IE 9 RC arrives, with WebM and geolocation

The time standards-loving web developers have been anticipating for months is nearly upon us: Microsoft has made available the Release Candidate (RC) of their new Internet Explorer 9 web browser, the final release before the production release is made.

There’s no one major feature headlining this release, unlike the Platform Previews and Beta that went before it. Instead Microsoft is claiming gains across the board, most notably (according to them) “faster with real world sites”, a thinly-veiled jab at other browser vendor’s fanfare over the speed of their browsers (i.e. Google Chrome). Cat-fighting aside, Microsoft’s Corporate Vice President for Internet Explorer (yes that title exists) Deam Hachamovitch claims a practice called “scenario tuning” should enable faster responses from sites heavy on client-side processing, as well as some compiler opitimisations and memory use redutions.

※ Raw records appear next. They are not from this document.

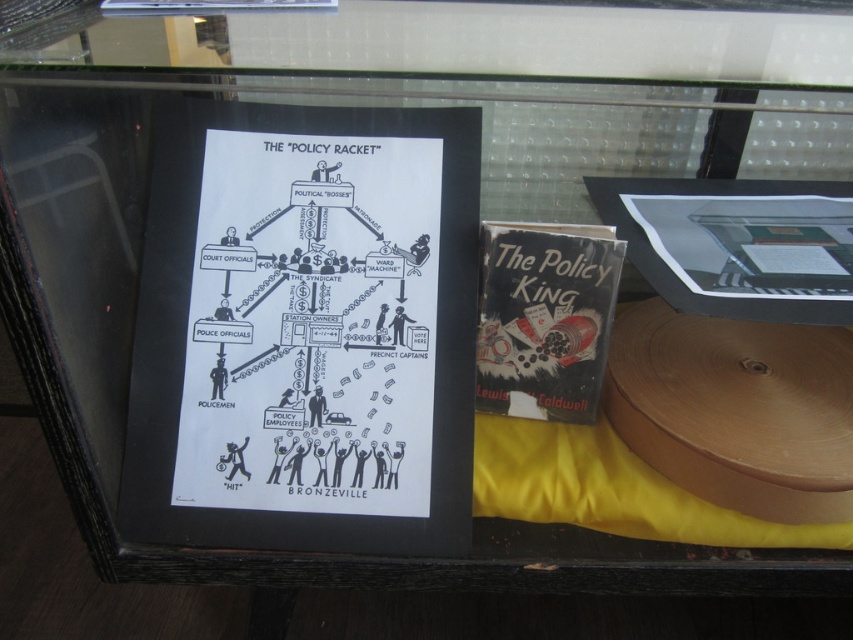 You are a visitor at a museum and you want to read the titles of both the hardcover book at upper right and the black paperback book at center. Which book should you look at first to read both titles without moving your head?

You should look at the hardcover book at upper right first because it is in front of the black paperback book at center, so its title is visible without needing to move your head.

What is the relationship between the black paper poster at center and the black paperback book at center in terms of width?

The black paper poster at center is wider than the black paperback book at center. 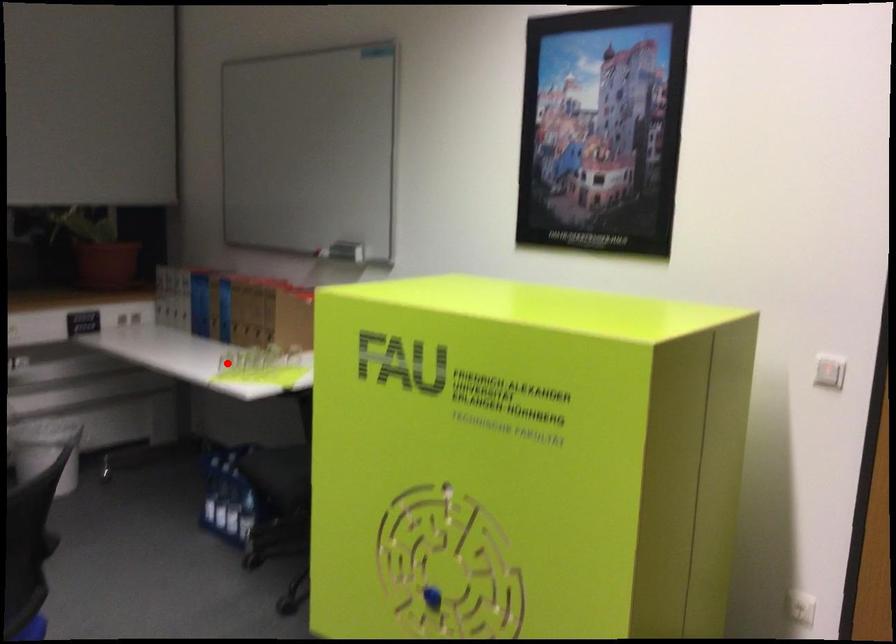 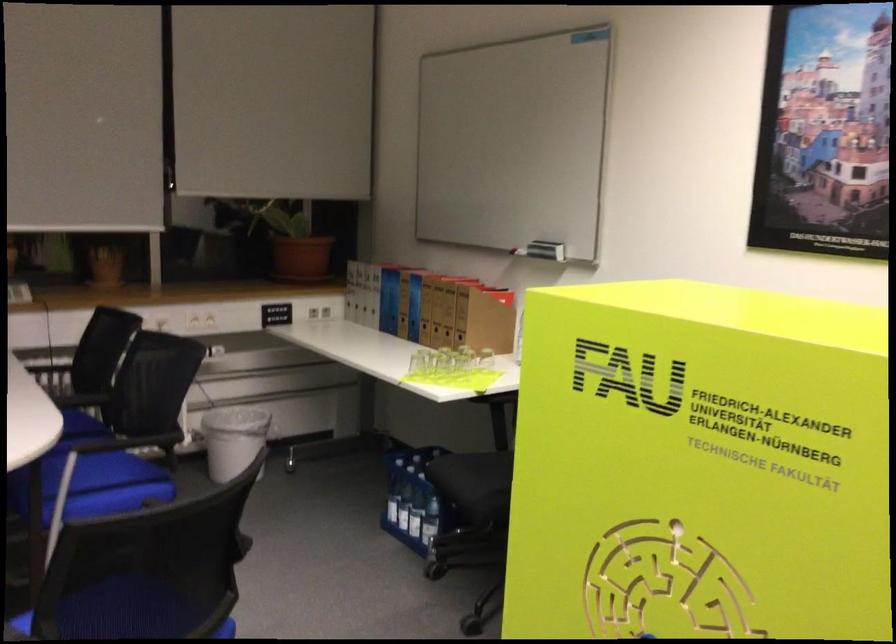 Question: I am providing you with two images of the same scene from different viewpoints. Image1 has a red point marked. In image2, the corresponding 3D location appears at what relative position? Reply with the corresponding letter.

Choices:
 (A) Closer
 (B) Farther

Answer: (A) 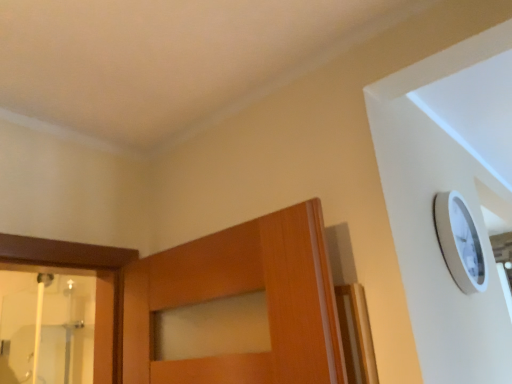 This screenshot has height=384, width=512. Find the location of `white plastic clock at upper right`. white plastic clock at upper right is located at coordinates (459, 242).

What do you see at coordinates (459, 242) in the screenshot? This screenshot has width=512, height=384. I see `white plastic clock at upper right` at bounding box center [459, 242].

What is the approximate height of white plastic clock at upper right?

white plastic clock at upper right is 30.18 centimeters tall.

Measure the distance between point (473,269) and camera.

The depth of point (473,269) is 4.17 feet.

You are a GUI agent. You are given a task and a screenshot of the screen. Output one action in this format:
    pyautogui.click(x=<x>, y=<y>)
    Task: Click on the white plastic clock at upper right
    The width and height of the screenshot is (512, 384).
    Given the screenshot: What is the action you would take?
    pyautogui.click(x=459, y=242) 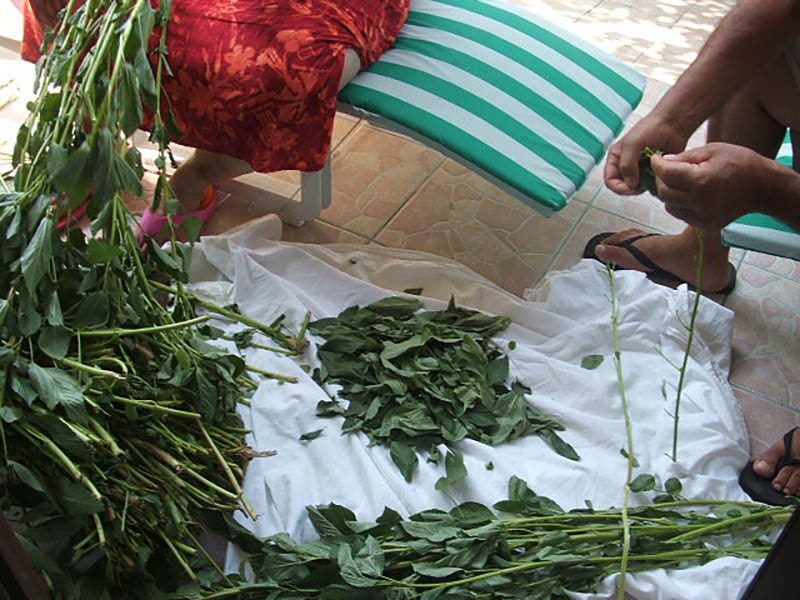 This screenshot has height=600, width=800. Find the location of `tile flooring`. tile flooring is located at coordinates (496, 236), (781, 346), (380, 196), (769, 423), (658, 208), (638, 24), (789, 272), (332, 240), (677, 52), (701, 20). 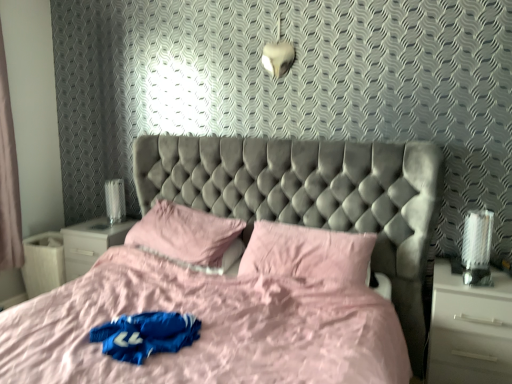 The height and width of the screenshot is (384, 512). I want to click on vacant space positioned to the left of white glossy table lamp at left, so click(91, 223). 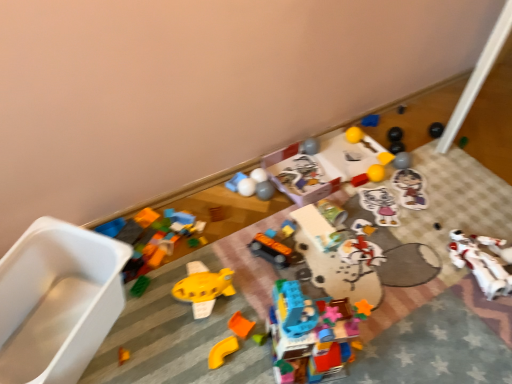 The image size is (512, 384). I want to click on free area in between matte plastic sticker at center, positioned as the 16th toy in left-to-right order, and translucent plastic building blocks at center, the 9th toy positioned from the left, so click(368, 252). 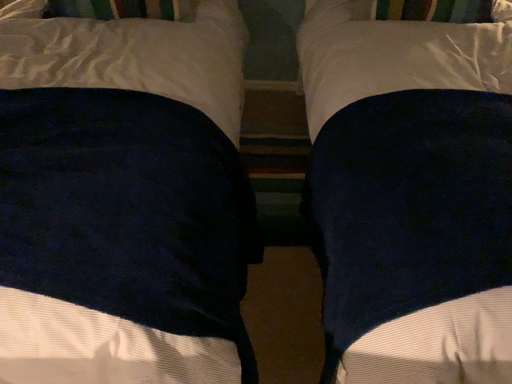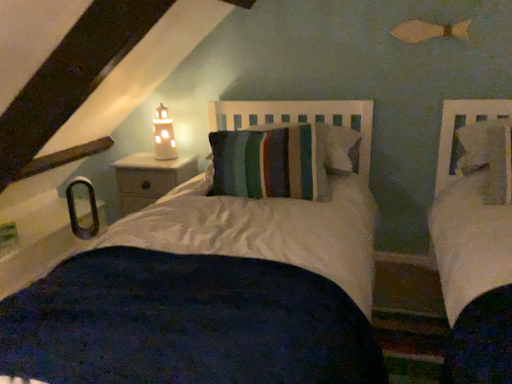 Question: How did the camera likely rotate when shooting the video?

Choices:
 (A) rotated right
 (B) rotated left

Answer: (B) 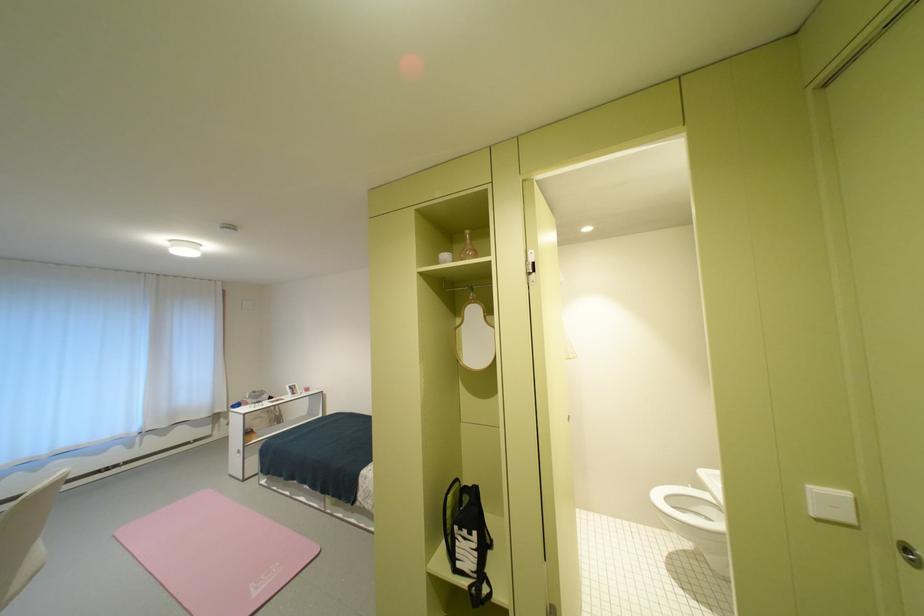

Once you cut through the fluffy features, there are some interesting developments from a web builder’s perspective. The caching on the networking has been overhauled to provide better performance; the JavaScript geolocation API has been enabled; and, most interestingly, there is support for enabling WebM video through the installation of a separate codec.

Try it out with a download from the IE 9 site. There’s no word yet on whether it cheats at browser benchmarks, though.